UNITED STATES

SECURITIES AND EXCHANGE COMMISSION

Washington, D.C. 20549 

______________________________

 

FORM 6-K

 

Report of Foreign Private Issuer

Pursuant to Rule 13a-16 or 15d-16

under the Securities Exchange Act of 1934

 

For the month of July 2016

 

Commission File Number: 001-14550

 

China Eastern Airlines Corporation Limited

______________________________

 

(Translation of Registrant’s name into English)

 

Board Secretariat’s Office

Kong Gang San Lu, Number 88

Shanghai, China 200335

______________________________

 

(Address of principal executive offices) 

 

Indicate by check mark whether the registrant files or will file annual reports under cover of    x Form 20-F      ¨ Form 40-F

 

Indicate by check mark if the registrant is submitting the Form 6-K in paper as permitted by Regulation S-T Rule 101(b)(1):  ¨

 

Indicate by check mark if the registrant is submitting the Form 6-K in paper as permitted by Regulation S-T Rule 101(b)(7):  ¨

 

Indicate by check mark whether the registrant by furnishing the information contained in this Form is also thereby furnishing the information to the Commission pursuant to Rule 12g3-2(b) under the Securities Exchange Act of 1934: 

¨ Yes       x No

 

If "Yes"is marked, indicate below the file number assigned to the registrant in connection with Rule 12g3-2(b):    n/a  

 

 

 

 

SIGNATURES

 

Pursuant to the requirements of the Securities Exchange Act of 1934, the registrant has duly caused this report to be signed on its behalf by the undersigned, thereunto duly authorized.

 

  China Eastern Airlines Corporation Limited
  (Registrant)
   
   
Date:  July 5, 2016 By:  /s/ Wang Jian
   

Name:  Wang Jian

Title: Company Secretary

 

 

 

 

"Certain statements contained in this announcement may be regarded as "forward-looking statements" within the meaning of the U.S. Securities Exchange Act of 1934, as amended.
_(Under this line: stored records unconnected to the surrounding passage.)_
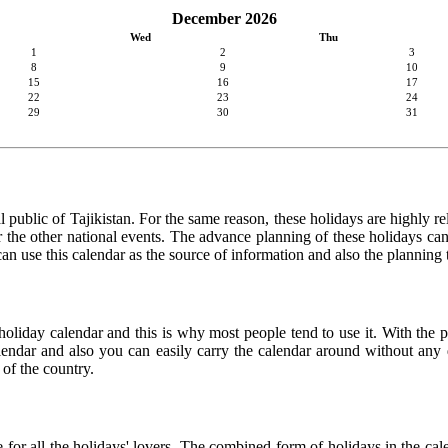
December 2026
Wed
Thu
1
2
3
8
9
10
15
16
17
22
23
24
29
30
31
 public of Tajikistan. For the same reason, these holidays are highly rel
 or the other national events. The advance planning of these holidays c
 can use this calendar as the source of information and also the planning
holiday calendar and this is why most people tend to use it. With the p
calendar and also you can easily carry the calendar around without any d
 of the country.
ce for all the holidays' lovers. The combined form of holidays in the ca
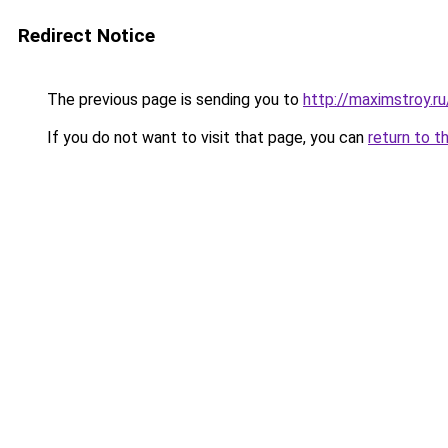
Redirect Notice
The previous page is sending you to
http://maximstroy.
If you do not want to visit that page, you can
return to t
Such forward-looking statements involve known and unknown risks, uncertainties and other factors, which may cause the actual performance, financial condition or results of operations of the Company to be materially different from any future performance, financial condition or results of operations implied by such forward-looking statements. Further information regarding these risks, uncertainties and other factors is included in the Company's filings with the U.S. Securities and Exchange Commission. The forward-looking statements included in this announcement represent the Company's views as of the date of this announcement. While the Company anticipates that subsequent events and developments may cause the Company's views to change, the Company specifically disclaims any obligation to update these forward-looking statements, unless required by applicable laws. These forward-looking statements should not be relied upon as representing the Company's views as of any date subsequent to the date of this announcement."

 

Hong Kong Exchanges and Clearing Limited and The Stock Exchange of Hong Kong Limited take no responsibility for the contents of this announcement, make no representation as to its accuracy or completeness and expressly disclaim any liability whatsoever for any loss howsoever arising from or in reliance upon the whole or any part of the contents of this announcement.

 

 

OVERSEAS REGULATORY ANNOUNCEMENT

EXCHANGE OF THE SELF-RAISED FUNDS FUNDED

IN ADVANCE WITH PROCEEDS FROM THE ISSUANCE

 

This overseas regulatory announcement is made pursuant to Rule 13.10B of the Rules Governing the Listing of Securities on The Stock Exchange of Hong Kong Limited.

 

The Company and all members of the board of directors warrant that the information set out in this announcement is true, accurate and complete, and accept joint responsibility for any false information or misleading statements contained in, or material omissions from, this announcement.

 

I.STATUS OF THE FUND RAISING ACTIVITIES

 

As approved by the “Approval of the Non-public Issuance of A Shares by China Eastern Airlines Corporation Limited (Zheng Jian Xu Ke [2016] No. 8) 證監許可[2016]8號《關於核准中國東方航空股份有限公司非公開發行股票的批覆》” issued by the China Securities Regulatory Commission (the “CSRC”), China Eastern Airlines Corporation Limited (the “Company”) issued 1,327,406,822 RMB-denominated ordinary shares (A Shares) at an issue price of RMB6.44 per share by way of non-public issuance, raising a total of RMB8,548,499,933.68. After deducting issue expenses of RMB8,525,399.97, the net proceeds amounted to RMB8,539,974,533.71. The said proceeds were remitted to the Company’s account on 27 June 2016 and verified by Ernst & Young Hua Ming LLP (安永華明會計師事務所(特殊普通合夥)) which issued the capital verification report (Ernst & Young Hua Ming (2016) Yan Zi No. 61056687-B02) on 28 June 2016.

 

In order to regulate the management and use of proceeds of the Company and to safeguard the interests of investors, the Company established an exclusive account for the proceeds. Upon receipt, all proceeds were deposited into the exclusive account and proceeds supervision agreement was signed with the sponsor and the commercial bank to which the proceeds were deposited. For details, please refer to the Company’s announcement on the signing of tripartite supervision agreement for the exclusive account for proceeds published on China Securities Journal and Shanghai Securities News and on the website of Shanghai Stock Exchange, as well as the overseas regulatory announcement published on the website of The Stock Exchange of Hong Kong Limited on 4 July 2016.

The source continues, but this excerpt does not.